Since you all loved him so much for his previous dissertation on Sir Martin Sorrell, we couldn't resist bringing Dean Crutchfield back for another round of industry-related musings. A consultant and strategist whose other writings can be found in AdAge's Stories: CMO Strategy, Crutchfield now waxes poetic about client-agency compensation issues.
I was brought up on the notion that there were two things we could guarantee in our lives: Debt and Death. Today we've got agencies in debt and death of advertising smears.
In the face of this adversity, the often approached and avoided "value-based" compensation system is making a successful comeback via marketing heavyweights, Coca Cola and P&G; with P&G going to the extreme edge of the curve with one agency made responsible for all the other partners, including payments, budgets and hires! It's tragically ironic that whilst recession is a viable reason to reexamine how clients pay their agency partners, the solution is not to stop paying them!

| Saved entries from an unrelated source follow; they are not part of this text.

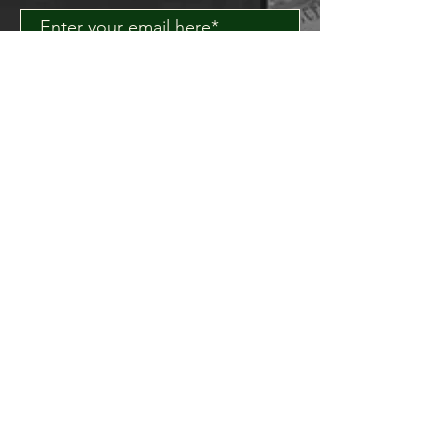
Join
About Us
Contact Us
Delivery FAQ
Trade Enquiries
Brockley TAPROOM
31
Harcourt Road
London
SE4 2AJ
HITHER GREEN TAPROOM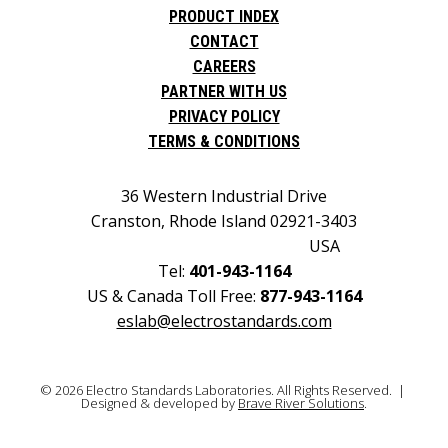
PRODUCT INDEX
CONTACT
CAREERS
PARTNER WITH US
PRIVACY POLICY
TERMS & CONDITIONS
36 Western Industrial Drive
Cranston, Rhode Island 02921-3403
USA
Tel:
401-943-1164
US & Canada Toll Free:
877-943-1164
eslab@electrostandards.com
© 2026 Electro Standards Laboratories. All Rights Reserved. |
Designed & developed by
Brave River Solutions
.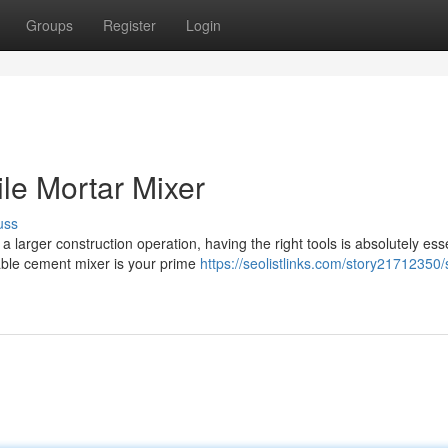
Groups
Register
Login
le Mortar Mixer
uss
 larger construction operation, having the right tools is absolutely esse
able cement mixer is your prime
https://seolistlinks.com/story21712350/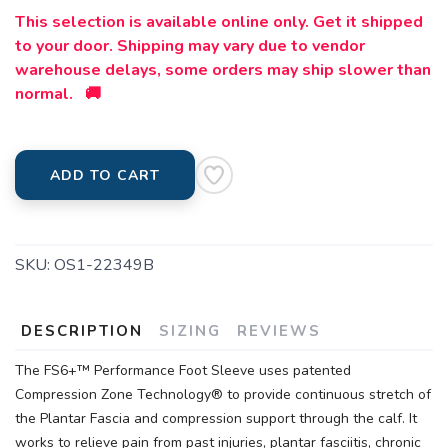
This selection is available online only. Get it shipped
to your door. Shipping may vary due to vendor
warehouse delays, some orders may ship slower than
normal. 🚚
ADD TO CART
SKU:
OS1-22349B
DESCRIPTION
SIZING
REVIEWS
The FS6+™ Performance Foot Sleeve uses patented
Compression Zone Technology® to provide continuous stretch of
the Plantar Fascia and compression support through the calf. It
works to relieve pain from past injuries, plantar fasciitis, chronic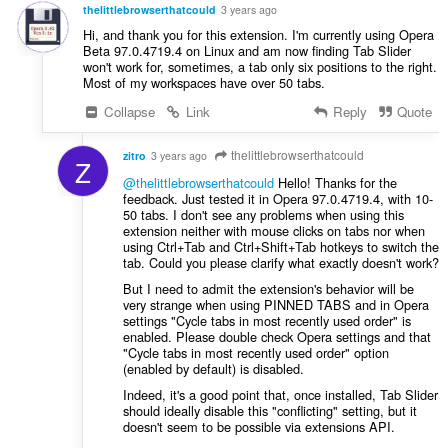
t
thelittlebrowserthatcould
3 years ago
:
Hi, and thank you for this extension. I'm currently using Opera
Beta 97.0.4719.4 on Linux and am now finding Tab Slider
won't work for, sometimes, a tab only six positions to the right.
Most of my workspaces have over 50 tabs.
Collapse
Link
Reply
Quote
thelittlebrowserthatcould
zitro
3 years ago
Z
@thelittlebrowserthatcould
Hello! Thanks for the
feedback. Just tested it in Opera 97.0.4719.4, with 10-
50 tabs. I don't see any problems when using this
extension neither with mouse clicks on tabs nor when
using Ctrl+Tab and Ctrl+Shift+Tab hotkeys to switch the
tab. Could you please clarify what exactly doesn't work?
But I need to admit the extension's behavior will be
very strange when using PINNED TABS and in Opera
settings "Cycle tabs in most recently used order" is
enabled. Please double check Opera settings and that
"Cycle tabs in most recently used order" option
(enabled by default) is disabled.
Indeed, it's a good point that, once installed, Tab Slider
should ideally disable this "conflicting" setting, but it
doesn't seem to be possible via extensions API.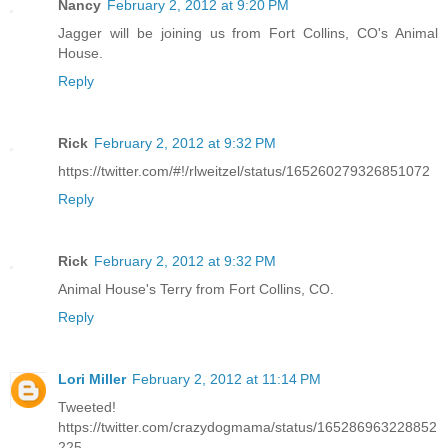
Nancy
February 2, 2012 at 9:20 PM
Jagger will be joining us from Fort Collins, CO's Animal
House.
Reply
Rick
February 2, 2012 at 9:32 PM
https://twitter.com/#!/rlweitzel/status/165260279326851072
Reply
Rick
February 2, 2012 at 9:32 PM
Animal House's Terry from Fort Collins, CO.
Reply
Lori Miller
February 2, 2012 at 11:14 PM
Tweeted!
https://twitter.com/crazydogmama/status/165286963228852
225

My favorite face on a currency, Mr. Benjamin Franklin, advised that "a penny saved is a penny earned." And that's exactly the advice corporate clients have adapted to assuage their cash flow by holding onto what's rightfully yours. That, in a nutshell, is it, cash flow; theirs first, yours whenever...Facts are stubborn things so what's the ethical thing to do? That mostly depends on who is asking, in this case the agency, who is going to be affected (the agency), and the likely outcome: a defunct agency (maybe).